## YOUR OBJECTIVE
Of the lines listed below, return exactly those that run from the line containing "Dress (13, 2216)" through the line containing "Outer (13, 2129)", both included.

## PROVIDED MATERIAL
>>>

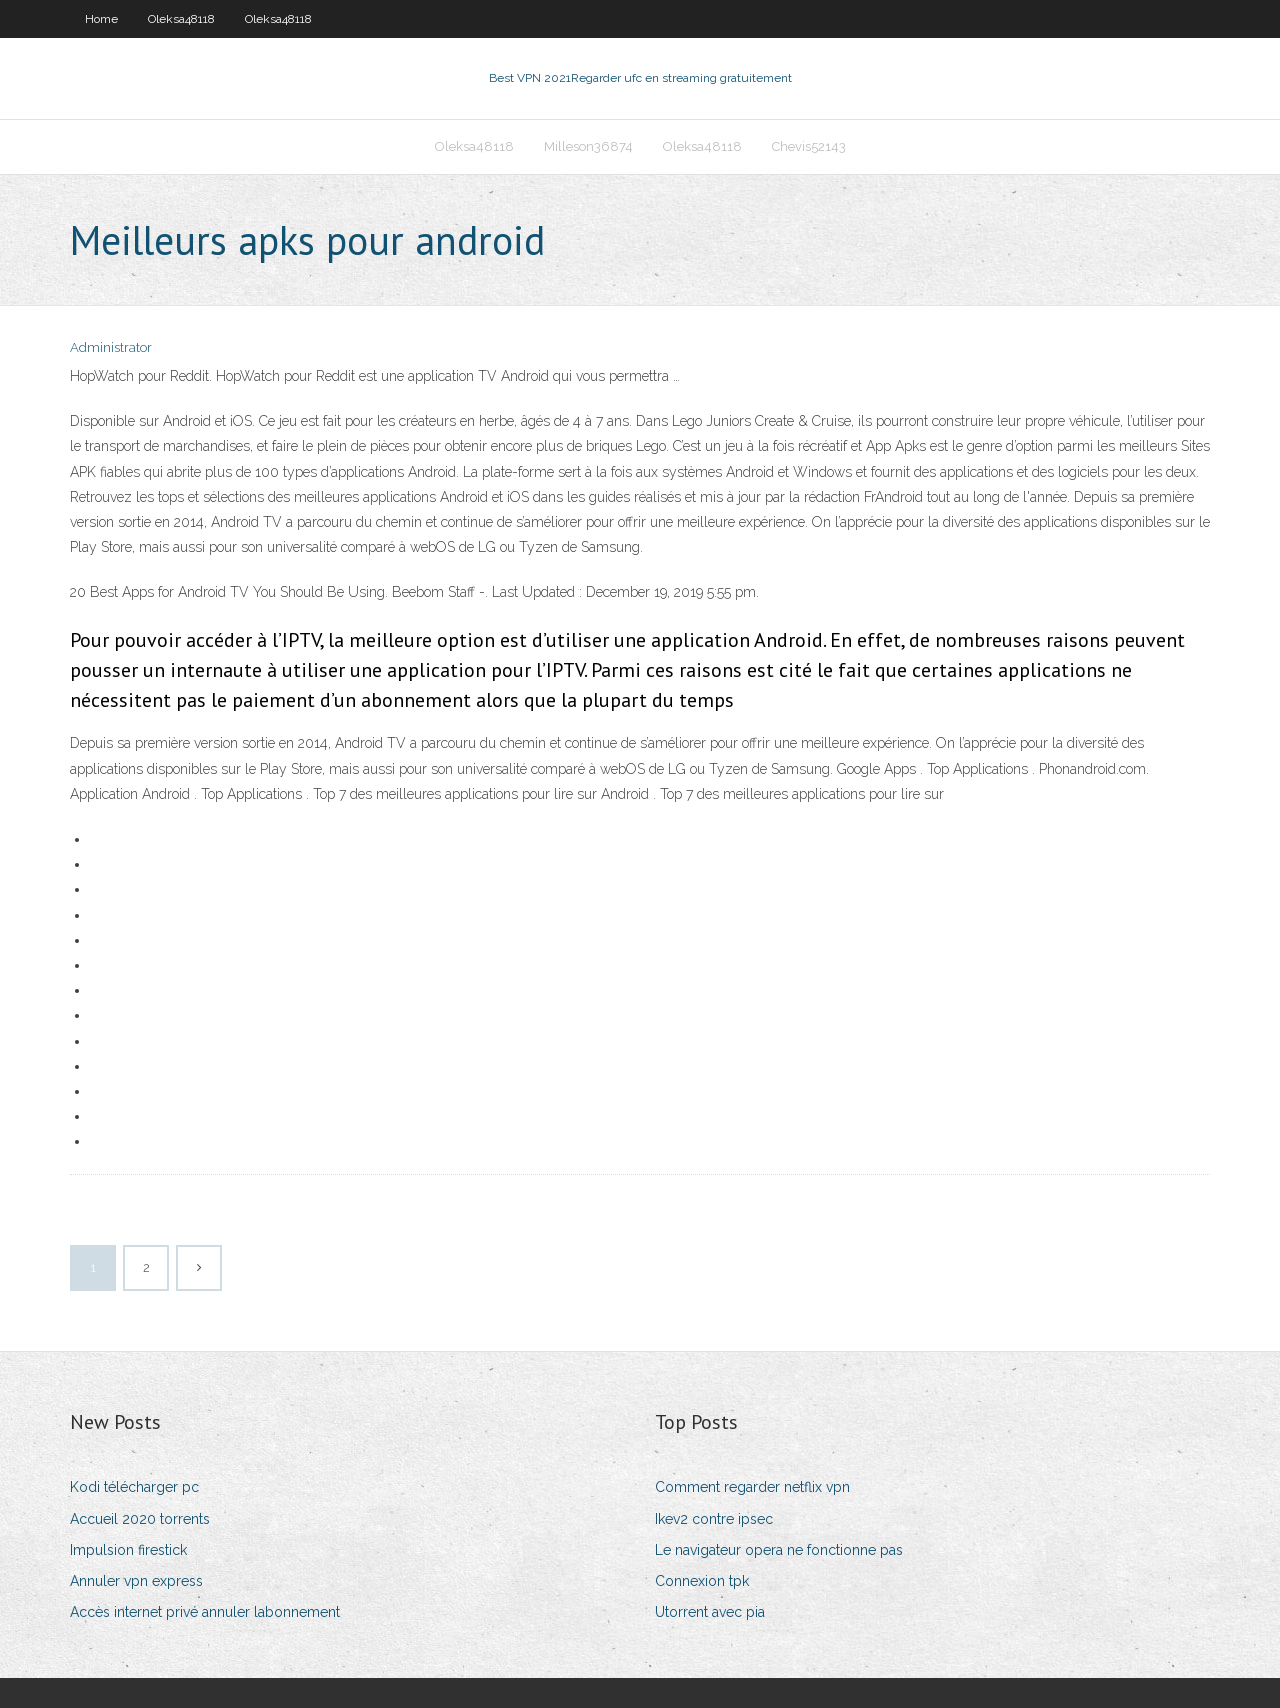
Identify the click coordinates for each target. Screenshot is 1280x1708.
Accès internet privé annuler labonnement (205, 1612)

<<<
>>>

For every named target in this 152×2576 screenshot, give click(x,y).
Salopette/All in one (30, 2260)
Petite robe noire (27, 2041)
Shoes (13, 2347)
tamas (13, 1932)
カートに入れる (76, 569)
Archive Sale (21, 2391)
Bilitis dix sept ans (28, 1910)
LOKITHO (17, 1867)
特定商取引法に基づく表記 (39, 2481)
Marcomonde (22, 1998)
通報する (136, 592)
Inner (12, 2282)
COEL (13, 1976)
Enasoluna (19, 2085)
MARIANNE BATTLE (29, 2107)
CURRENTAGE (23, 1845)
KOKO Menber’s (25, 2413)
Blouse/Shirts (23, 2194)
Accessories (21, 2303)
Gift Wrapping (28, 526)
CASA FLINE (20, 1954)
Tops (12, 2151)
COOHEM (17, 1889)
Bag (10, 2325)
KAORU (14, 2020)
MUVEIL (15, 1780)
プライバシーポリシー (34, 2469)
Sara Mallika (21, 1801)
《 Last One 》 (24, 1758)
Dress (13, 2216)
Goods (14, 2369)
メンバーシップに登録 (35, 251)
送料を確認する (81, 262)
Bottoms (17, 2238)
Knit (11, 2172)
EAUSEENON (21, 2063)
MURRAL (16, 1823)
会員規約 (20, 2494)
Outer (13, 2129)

<<<
>>>

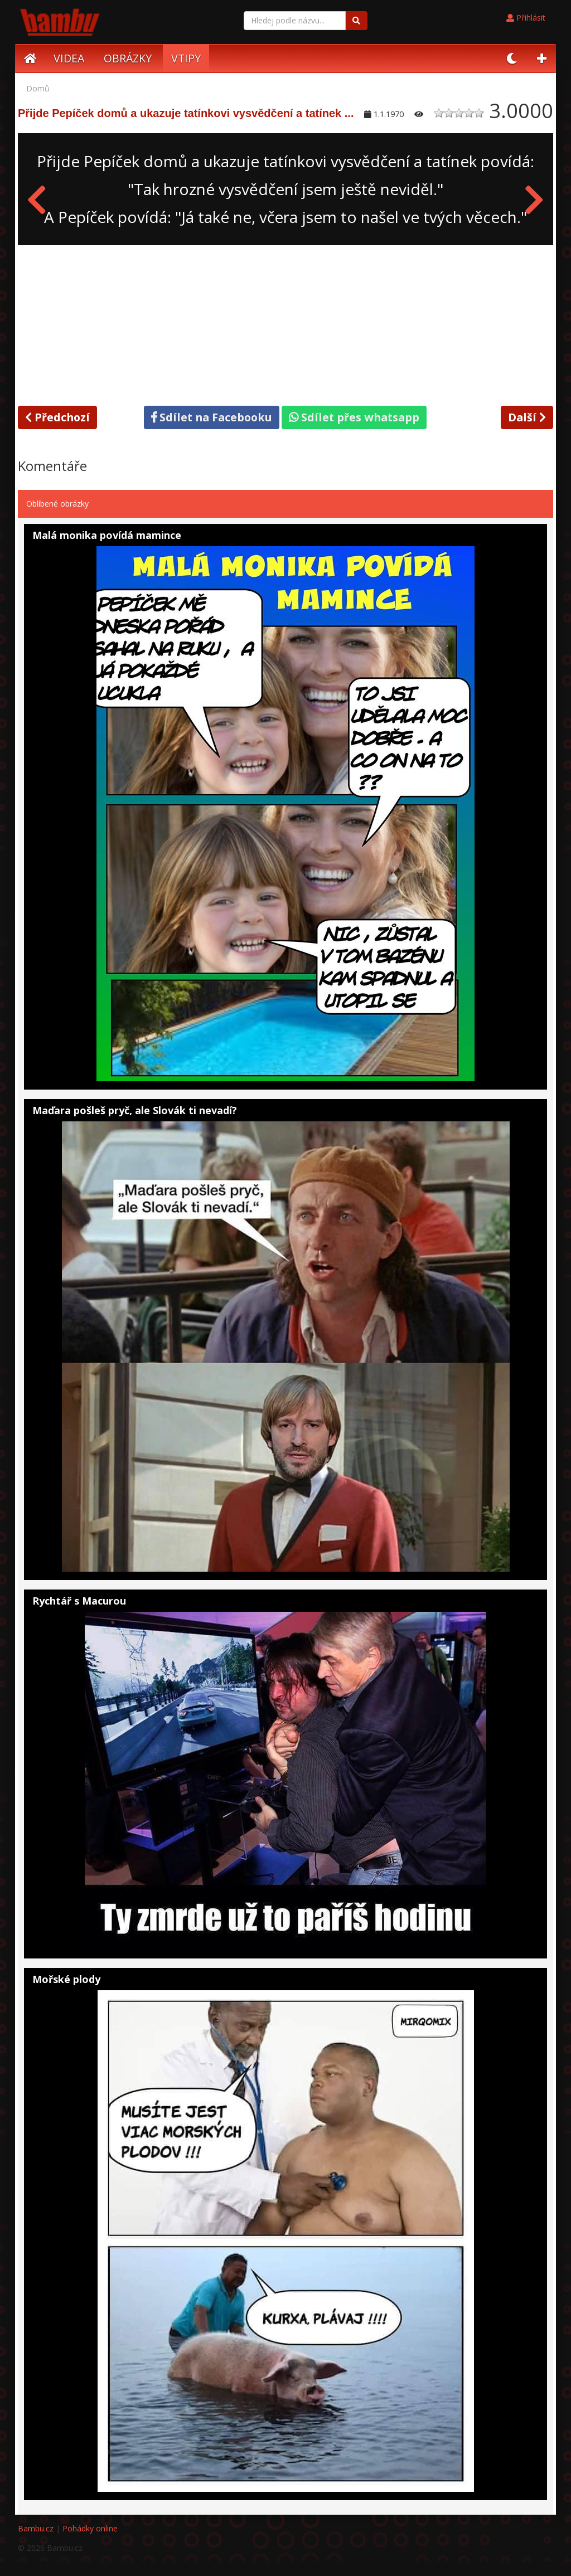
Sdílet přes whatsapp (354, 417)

<<<

## ANSWER
Dress (13, 2216)
Goods (14, 2369)
メンバーシップに登録 (35, 251)
送料を確認する (81, 262)
Bottoms (17, 2238)
Knit (11, 2172)
EAUSEENON (21, 2063)
MURRAL (16, 1823)
会員規約 (20, 2494)
Outer (13, 2129)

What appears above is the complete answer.